Guest post by Kathel Dunn, PhD, NLM Associate Fellowship Coordinator
We’ve nearly reached the halfway point in the NLM Associate Fellowship Program year. The Fellows, recent library science graduates in residence at NLM for a year, are in the midst of selecting the projects they will work on this spring. Each year staff propose projects from which the Associate Fellows choose two to lead. The proposed projects encompass the full range of work at NLM.
The opportunity to choose their own project work—to choose their own problem, rather than a problem handed to them—is a rare experience for an early career or even mid-career professional. The Associate Fellows make a choice based on their interests, their skills and abilities, and their assessment of the impact of the project, both for them and for NLM and the profession.
Three years ago one of the Associate Fellows, Kevin Read, now the Knowledge Management Librarian at NYU Health Sciences Library, took on the task of building a web portal to NIH data-sharing repositories and data-sharing policies. He followed that with a second project that involved estimating the number and type of datasets generated annually by NIH-funded research, work that led to presentations and a publication in PLoS One. Two years later two of the Associate Fellows worked on data science projects. Ariel Deardorff, now the Assessment and Data Librarian at UCSF, tackled a project on data visualization, while Erin Foster, currently the Data Services Librarian at Indiana University School of Medicine, dove into a project on common data elements. Since then, Erin and Ariel have co-founded a Data Interest Group within the Medical Library Association, bringing together other talented librarians in data science to advance the field and make a difference.
What will this year’s Associate Fellows accomplish? How will they impact the health information environment?
Six months ago I introduced them at various welcome events at NLM; six months from now I will watch them present the results of their work to NLM staff. There is something about the alchemy of smart people—both staff and Associate Fellows—and mentoring, high expectations, and support that yields accomplishments that often move NLM, information science, and library science forward.

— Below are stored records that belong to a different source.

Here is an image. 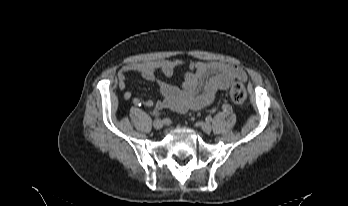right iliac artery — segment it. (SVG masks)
I'll list each match as a JSON object with an SVG mask.
<instances>
[{
	"label": "right iliac artery",
	"instance_id": "right-iliac-artery-1",
	"mask_svg": "<svg viewBox=\"0 0 348 206\" xmlns=\"http://www.w3.org/2000/svg\"><path fill=\"white\" fill-rule=\"evenodd\" d=\"M132 102L134 103V105L138 108H142L145 109V106H142L141 102L138 100L137 97H132ZM157 116V115H156Z\"/></svg>",
	"mask_w": 348,
	"mask_h": 206
}]
</instances>
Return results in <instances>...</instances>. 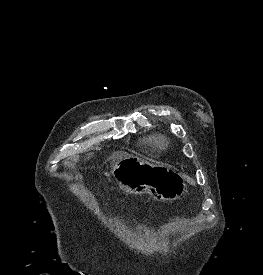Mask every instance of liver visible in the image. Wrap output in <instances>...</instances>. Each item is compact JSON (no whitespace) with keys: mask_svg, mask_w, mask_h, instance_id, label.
<instances>
[{"mask_svg":"<svg viewBox=\"0 0 263 275\" xmlns=\"http://www.w3.org/2000/svg\"><path fill=\"white\" fill-rule=\"evenodd\" d=\"M129 156V154L124 153V152H115L112 154V159H114L116 162L120 161L121 159Z\"/></svg>","mask_w":263,"mask_h":275,"instance_id":"1","label":"liver"}]
</instances>
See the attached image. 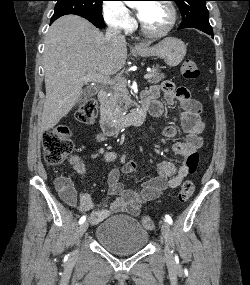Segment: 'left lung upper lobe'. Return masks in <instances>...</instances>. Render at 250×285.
<instances>
[{
    "label": "left lung upper lobe",
    "mask_w": 250,
    "mask_h": 285,
    "mask_svg": "<svg viewBox=\"0 0 250 285\" xmlns=\"http://www.w3.org/2000/svg\"><path fill=\"white\" fill-rule=\"evenodd\" d=\"M182 14V23L178 29L197 28L212 30L209 13L206 8L208 0H173Z\"/></svg>",
    "instance_id": "left-lung-upper-lobe-1"
}]
</instances>
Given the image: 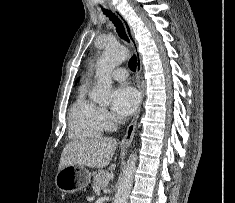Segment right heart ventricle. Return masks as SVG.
I'll return each instance as SVG.
<instances>
[{
  "label": "right heart ventricle",
  "instance_id": "obj_1",
  "mask_svg": "<svg viewBox=\"0 0 235 203\" xmlns=\"http://www.w3.org/2000/svg\"><path fill=\"white\" fill-rule=\"evenodd\" d=\"M104 131L99 107L87 98L86 88H81L69 112L70 136L74 139H92L102 136Z\"/></svg>",
  "mask_w": 235,
  "mask_h": 203
}]
</instances>
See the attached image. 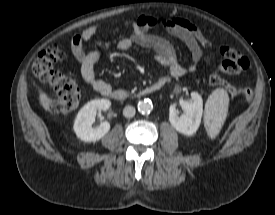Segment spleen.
Segmentation results:
<instances>
[{
	"label": "spleen",
	"instance_id": "obj_1",
	"mask_svg": "<svg viewBox=\"0 0 275 215\" xmlns=\"http://www.w3.org/2000/svg\"><path fill=\"white\" fill-rule=\"evenodd\" d=\"M229 97L224 89H216L205 106V126L208 135L214 138L220 131L228 111Z\"/></svg>",
	"mask_w": 275,
	"mask_h": 215
}]
</instances>
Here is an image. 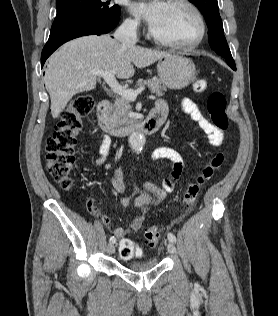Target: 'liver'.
<instances>
[{
    "label": "liver",
    "instance_id": "obj_1",
    "mask_svg": "<svg viewBox=\"0 0 278 316\" xmlns=\"http://www.w3.org/2000/svg\"><path fill=\"white\" fill-rule=\"evenodd\" d=\"M166 55L144 47L124 46L109 35L69 41L49 58L45 70L52 116L58 118L74 95L95 88L97 75L92 71L115 70L119 79H128L135 74L134 65L144 68Z\"/></svg>",
    "mask_w": 278,
    "mask_h": 316
}]
</instances>
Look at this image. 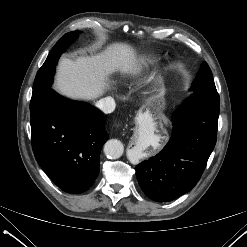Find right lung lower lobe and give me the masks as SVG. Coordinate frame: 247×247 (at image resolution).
<instances>
[{
	"instance_id": "obj_1",
	"label": "right lung lower lobe",
	"mask_w": 247,
	"mask_h": 247,
	"mask_svg": "<svg viewBox=\"0 0 247 247\" xmlns=\"http://www.w3.org/2000/svg\"><path fill=\"white\" fill-rule=\"evenodd\" d=\"M30 115L32 148L43 171L67 193L89 189L99 174L100 152L109 137L106 116L53 90Z\"/></svg>"
}]
</instances>
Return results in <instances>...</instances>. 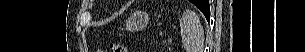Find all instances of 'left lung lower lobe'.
<instances>
[{"instance_id": "left-lung-lower-lobe-1", "label": "left lung lower lobe", "mask_w": 305, "mask_h": 52, "mask_svg": "<svg viewBox=\"0 0 305 52\" xmlns=\"http://www.w3.org/2000/svg\"><path fill=\"white\" fill-rule=\"evenodd\" d=\"M202 13L205 15L206 19L209 21L210 19V7H209V1L204 0V6L203 8H199Z\"/></svg>"}]
</instances>
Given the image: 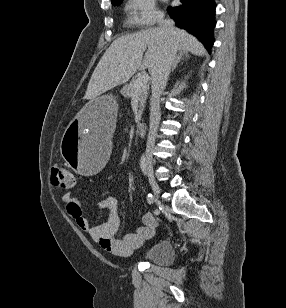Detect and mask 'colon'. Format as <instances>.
<instances>
[{
	"label": "colon",
	"instance_id": "colon-1",
	"mask_svg": "<svg viewBox=\"0 0 286 308\" xmlns=\"http://www.w3.org/2000/svg\"><path fill=\"white\" fill-rule=\"evenodd\" d=\"M51 181L55 187L62 189H73L76 184L74 173L63 167H54L52 169Z\"/></svg>",
	"mask_w": 286,
	"mask_h": 308
}]
</instances>
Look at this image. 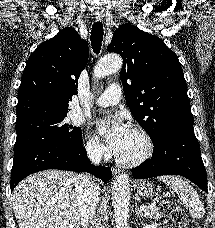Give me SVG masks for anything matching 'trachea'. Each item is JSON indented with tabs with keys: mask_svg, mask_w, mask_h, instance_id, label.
Returning a JSON list of instances; mask_svg holds the SVG:
<instances>
[{
	"mask_svg": "<svg viewBox=\"0 0 215 228\" xmlns=\"http://www.w3.org/2000/svg\"><path fill=\"white\" fill-rule=\"evenodd\" d=\"M103 25L101 22L94 23L91 31V45L95 53H99L102 46Z\"/></svg>",
	"mask_w": 215,
	"mask_h": 228,
	"instance_id": "trachea-1",
	"label": "trachea"
}]
</instances>
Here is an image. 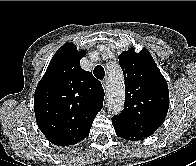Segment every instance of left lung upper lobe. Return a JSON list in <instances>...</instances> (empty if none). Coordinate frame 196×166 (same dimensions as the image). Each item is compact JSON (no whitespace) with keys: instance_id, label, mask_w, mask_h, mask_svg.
Here are the masks:
<instances>
[{"instance_id":"obj_1","label":"left lung upper lobe","mask_w":196,"mask_h":166,"mask_svg":"<svg viewBox=\"0 0 196 166\" xmlns=\"http://www.w3.org/2000/svg\"><path fill=\"white\" fill-rule=\"evenodd\" d=\"M125 79V106L112 124L132 134L148 137L164 122L169 108L168 85L146 48L119 55Z\"/></svg>"}]
</instances>
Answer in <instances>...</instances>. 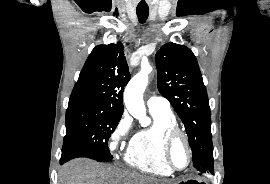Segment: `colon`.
<instances>
[{
    "instance_id": "colon-1",
    "label": "colon",
    "mask_w": 270,
    "mask_h": 184,
    "mask_svg": "<svg viewBox=\"0 0 270 184\" xmlns=\"http://www.w3.org/2000/svg\"><path fill=\"white\" fill-rule=\"evenodd\" d=\"M196 184H205V183H196Z\"/></svg>"
}]
</instances>
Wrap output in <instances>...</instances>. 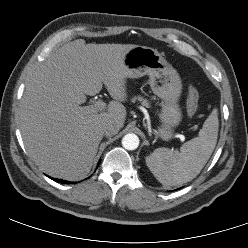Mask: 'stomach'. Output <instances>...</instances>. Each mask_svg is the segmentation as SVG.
<instances>
[{
    "label": "stomach",
    "mask_w": 248,
    "mask_h": 248,
    "mask_svg": "<svg viewBox=\"0 0 248 248\" xmlns=\"http://www.w3.org/2000/svg\"><path fill=\"white\" fill-rule=\"evenodd\" d=\"M123 63L129 78L149 76V85L155 95L162 99L159 136L168 141L173 136V128L181 119L182 113L178 101L182 84L177 71L156 50L146 46H136L124 56Z\"/></svg>",
    "instance_id": "stomach-1"
}]
</instances>
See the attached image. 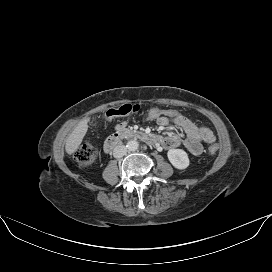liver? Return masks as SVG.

To many people that can appear a magical process of transformation or creation, but for those in the know it’s simply what librarians do. As NLM Deputy Director Betsy Humphreys wisely observed when asked about the future of librarians in our ever-shifting information landscape, “Librarians are problem-solvers. And one thing you wouldn’t do is get rid of the problem-solvers.”
It seems a quasi-tradition of this blog to ask a question of its readers. So I ask you now, what are the problems NLM should solve? To what tasks should we apply our unique alchemy of smarts, hard work, and high expectations?
Your answers might give current and future Associate Fellows, librarians, and library leaders the opportunity to work their magic and improve the information ecology in libraries, healthcare, science, and technology.